TRY IT: Without including any picture, repeat the records below exactly.

•••••

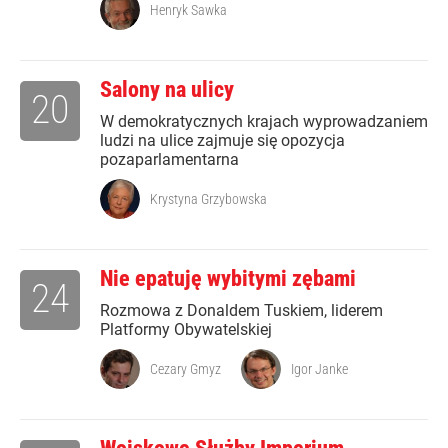
Henryk Sawka
Salony na ulicy
20
W demokratycznych krajach wyprowadzaniem
ludzi na ulice zajmuje się opozycja
pozaparlamentarna
Krystyna Grzybowska
Nie epatuję wybitymi zębami
24
Rozmowa z Donaldem Tuskiem, liderem
Platformy Obywatelskiej
Cezary Gmyz
Igor Janke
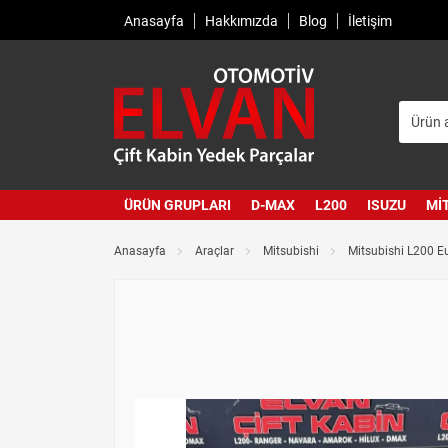
Anasayfa
Hakkımızda
Blog
İletişim
ÜRÜN GRUPLARI
D-MAX
L200
ISUZU
MI
Anasayfa
Araçlar
Mitsubishi
Mitsubishi L200 E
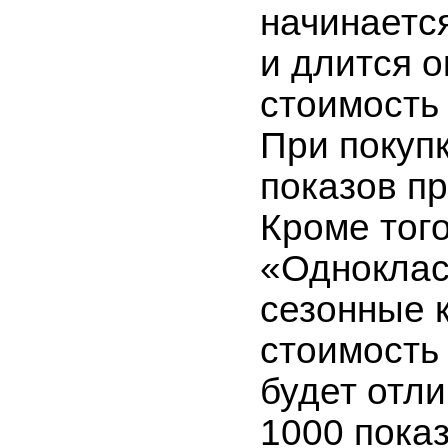
начинается
и длится о
стоимость
При покуп
показов п
Кроме того
«Одноклас
сезонные к
стоимость 
будет отли
1000 показ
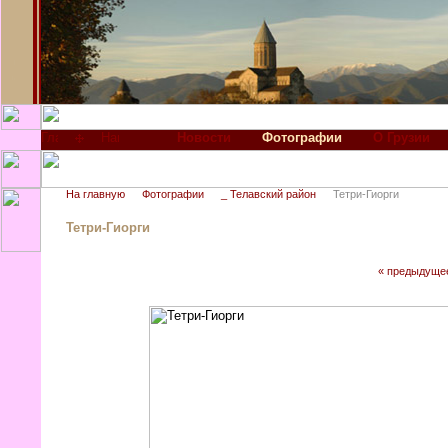
Новости
Фотографии
О Грузии
На главную
Фотографии
_ Телавский район
Тетри-Гиорги
Тетри-Гиорги
« предыдуще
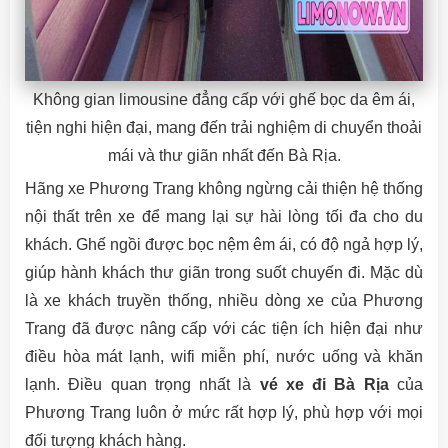
Không gian limousine đẳng cấp với ghế bọc da êm ái,
tiện nghi hiện đại, mang đến trải nghiệm di chuyển thoải
mái và thư giãn nhất đến Bà Rịa.
Hãng xe Phương Trang không ngừng cải thiện hệ thống
nội thất trên xe để mang lại sự hài lòng tối đa cho du
khách. Ghế ngồi được bọc nệm êm ái, có độ ngả hợp lý,
giúp hành khách thư giãn trong suốt chuyến đi. Mặc dù
là xe khách truyền thống, nhiều dòng xe của Phương
Trang đã được nâng cấp với các tiện ích hiện đại như
điều hòa mát lạnh, wifi miễn phí, nước uống và khăn
lạnh. Điều quan trọng nhất là
vé xe đi Bà Rịa
của
Phương Trang luôn ở mức rất hợp lý, phù hợp với mọi
đối tượng khách hàng.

•••••

RESPONSE TO THE TASK:
Henryk Sawka
Salony na ulicy
20
W demokratycznych krajach wyprowadzaniem
ludzi na ulice zajmuje się opozycja
pozaparlamentarna
Krystyna Grzybowska
Nie epatuję wybitymi zębami
24
Rozmowa z Donaldem Tuskiem, liderem
Platformy Obywatelskiej
Cezary Gmyz
Igor Janke
Anasayfa
Hakkımızda
Blog
İletişim
ÜRÜN GRUPLARI
D-MAX
L200
ISUZU
MI
Anasayfa
Araçlar
Mitsubishi
Mitsubishi L200 E
начинается
и длится о
стоимость
При покуп
показов п
Кроме того
«Одноклас
сезонные к
стоимость 
будет отли
1000 показ
Новости
Фотографии
О Грузии
На главную
Фотографии
_ Телавский район
Тетри-Гиорги
Тетри-Гиорги
« предыдуще
Không gian limousine đẳng cấp với ghế bọc da êm ái,
tiện nghi hiện đại, mang đến trải nghiệm di chuyển thoải
mái và thư giãn nhất đến Bà Rịa.
Hãng xe Phương Trang không ngừng cải thiện hệ thống
nội thất trên xe để mang lại sự hài lòng tối đa cho du
khách. Ghế ngồi được bọc nệm êm ái, có độ ngả hợp lý,
giúp hành khách thư giãn trong suốt chuyến đi. Mặc dù
là xe khách truyền thống, nhiều dòng xe của Phương
Trang đã được nâng cấp với các tiện ích hiện đại như
điều hòa mát lạnh, wifi miễn phí, nước uống và khăn
lạnh. Điều quan trọng nhất là
vé xe đi Bà Rịa
của
Phương Trang luôn ở mức rất hợp lý, phù hợp với mọi
đối tượng khách hàng.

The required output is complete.